Gary James' Interview With Nick Marinelli Of
The Shades Of Blue
In the Spring of 1966, a suburban Detroit vocal quartet known as The Shades Of Blue skyrocketed to the top of the charts with a song called "Oh How Happy". That song led to a cross country US tour and appearances on Dick Clark's Where The Action Is TV show. Nick Marinelli was and is the lead vocalist of The Shades Of Blue. His story is the story of Rock 'n' Roll in the '60s.
Q - Nick the obvious question, after as many years with The Shades Of Blue, why did you strike out on your own? What are you looking to do that you couldn't do before?
A - Well, where did you get the information that I struck out on my own? (laughs)

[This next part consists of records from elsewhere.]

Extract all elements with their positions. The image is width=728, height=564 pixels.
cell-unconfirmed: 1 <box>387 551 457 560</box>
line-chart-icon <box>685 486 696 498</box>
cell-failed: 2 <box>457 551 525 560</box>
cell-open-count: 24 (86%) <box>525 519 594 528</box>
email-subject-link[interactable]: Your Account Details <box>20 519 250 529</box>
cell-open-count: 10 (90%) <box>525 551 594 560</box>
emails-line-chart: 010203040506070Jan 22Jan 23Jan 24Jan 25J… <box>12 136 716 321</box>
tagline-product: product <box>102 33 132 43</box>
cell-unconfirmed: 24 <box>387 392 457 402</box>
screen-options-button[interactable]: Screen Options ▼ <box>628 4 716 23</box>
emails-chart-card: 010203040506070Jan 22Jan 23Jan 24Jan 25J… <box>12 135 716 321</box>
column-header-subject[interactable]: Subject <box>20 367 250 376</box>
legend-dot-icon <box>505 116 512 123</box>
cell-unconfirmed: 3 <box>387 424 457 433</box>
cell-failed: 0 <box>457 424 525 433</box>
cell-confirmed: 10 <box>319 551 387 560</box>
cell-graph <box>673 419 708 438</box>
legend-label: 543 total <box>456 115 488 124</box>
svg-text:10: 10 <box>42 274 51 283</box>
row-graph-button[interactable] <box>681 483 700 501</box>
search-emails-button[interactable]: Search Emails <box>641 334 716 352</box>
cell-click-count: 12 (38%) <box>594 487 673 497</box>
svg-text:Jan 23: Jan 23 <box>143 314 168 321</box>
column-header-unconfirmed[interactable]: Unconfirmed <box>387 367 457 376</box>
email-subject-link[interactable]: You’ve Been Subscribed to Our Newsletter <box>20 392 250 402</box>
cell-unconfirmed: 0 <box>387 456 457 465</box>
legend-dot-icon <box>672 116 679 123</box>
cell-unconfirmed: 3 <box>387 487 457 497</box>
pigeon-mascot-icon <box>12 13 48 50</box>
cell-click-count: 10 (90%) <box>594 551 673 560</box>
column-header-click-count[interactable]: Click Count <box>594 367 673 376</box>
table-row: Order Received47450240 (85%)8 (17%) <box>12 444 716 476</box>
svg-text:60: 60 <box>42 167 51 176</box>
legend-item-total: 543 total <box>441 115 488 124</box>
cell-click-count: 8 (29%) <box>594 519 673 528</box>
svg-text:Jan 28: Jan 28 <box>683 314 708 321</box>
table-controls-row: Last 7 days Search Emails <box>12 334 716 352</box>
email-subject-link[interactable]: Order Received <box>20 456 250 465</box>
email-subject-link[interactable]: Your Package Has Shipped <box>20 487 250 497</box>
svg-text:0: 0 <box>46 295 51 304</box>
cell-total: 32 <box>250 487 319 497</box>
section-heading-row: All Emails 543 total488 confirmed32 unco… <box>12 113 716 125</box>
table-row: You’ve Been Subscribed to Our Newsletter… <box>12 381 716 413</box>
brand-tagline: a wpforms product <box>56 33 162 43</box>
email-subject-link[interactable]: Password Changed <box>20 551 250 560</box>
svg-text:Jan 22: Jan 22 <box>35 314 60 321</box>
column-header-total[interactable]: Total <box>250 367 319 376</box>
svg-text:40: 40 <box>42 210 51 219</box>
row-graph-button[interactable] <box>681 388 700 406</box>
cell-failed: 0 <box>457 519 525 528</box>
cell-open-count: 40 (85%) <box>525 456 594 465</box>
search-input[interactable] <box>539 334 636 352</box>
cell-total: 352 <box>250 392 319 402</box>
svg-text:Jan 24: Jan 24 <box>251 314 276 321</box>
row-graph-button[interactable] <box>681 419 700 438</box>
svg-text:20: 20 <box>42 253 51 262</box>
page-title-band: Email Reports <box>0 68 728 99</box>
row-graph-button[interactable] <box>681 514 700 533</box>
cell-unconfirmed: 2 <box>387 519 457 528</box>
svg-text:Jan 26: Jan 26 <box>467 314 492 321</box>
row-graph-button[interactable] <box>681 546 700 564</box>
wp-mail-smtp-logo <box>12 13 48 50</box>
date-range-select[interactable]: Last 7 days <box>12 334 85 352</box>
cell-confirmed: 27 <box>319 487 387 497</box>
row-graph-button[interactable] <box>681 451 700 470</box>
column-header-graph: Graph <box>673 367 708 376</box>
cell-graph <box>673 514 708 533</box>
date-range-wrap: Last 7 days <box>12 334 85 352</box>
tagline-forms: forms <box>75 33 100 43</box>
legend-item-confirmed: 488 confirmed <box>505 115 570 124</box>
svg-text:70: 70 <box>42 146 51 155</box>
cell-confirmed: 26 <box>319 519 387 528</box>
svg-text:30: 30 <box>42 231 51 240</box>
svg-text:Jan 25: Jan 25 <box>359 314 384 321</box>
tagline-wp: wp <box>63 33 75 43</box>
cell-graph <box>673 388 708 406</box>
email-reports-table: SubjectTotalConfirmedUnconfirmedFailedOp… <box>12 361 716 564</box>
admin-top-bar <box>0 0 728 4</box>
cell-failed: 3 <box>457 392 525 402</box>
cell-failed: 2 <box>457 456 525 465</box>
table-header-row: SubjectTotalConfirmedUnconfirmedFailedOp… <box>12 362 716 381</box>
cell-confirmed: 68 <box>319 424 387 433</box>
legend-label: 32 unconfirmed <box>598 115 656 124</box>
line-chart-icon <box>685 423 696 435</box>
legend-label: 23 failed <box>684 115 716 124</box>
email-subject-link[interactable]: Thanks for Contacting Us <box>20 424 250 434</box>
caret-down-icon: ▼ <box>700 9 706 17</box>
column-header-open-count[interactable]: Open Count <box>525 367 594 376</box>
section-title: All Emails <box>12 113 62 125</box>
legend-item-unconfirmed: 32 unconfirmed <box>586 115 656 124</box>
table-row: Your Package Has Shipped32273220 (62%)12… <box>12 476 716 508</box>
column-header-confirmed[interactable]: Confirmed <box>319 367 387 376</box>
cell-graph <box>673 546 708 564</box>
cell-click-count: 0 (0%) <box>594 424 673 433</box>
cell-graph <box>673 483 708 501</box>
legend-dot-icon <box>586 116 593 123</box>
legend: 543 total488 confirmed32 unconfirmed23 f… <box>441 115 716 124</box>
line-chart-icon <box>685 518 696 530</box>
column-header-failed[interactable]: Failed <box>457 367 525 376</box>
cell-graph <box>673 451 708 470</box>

Q - I thought I read it online. You're still with the group?
A - I have a new group. I have eliminated some personnel. (laughs)
Q - Are there two The Shades Of Blue groups out there?
A - They should be presenting themselves as a Tribute to my old group, Andy Alonzo, Stuart Avig and whoever else they got to fill in. We had a little tete to tete with the lawyers and they're actually breaking the law, so I'm just going on about my business. I'm the only original member of the original group. As far as promoters go, all the promoters I've talked to said we only deal with the original members because of the truth in music and entertainment. I'm standing on solid ground. So, I just continue on. If they want to play their little games, then, well they'll play their games.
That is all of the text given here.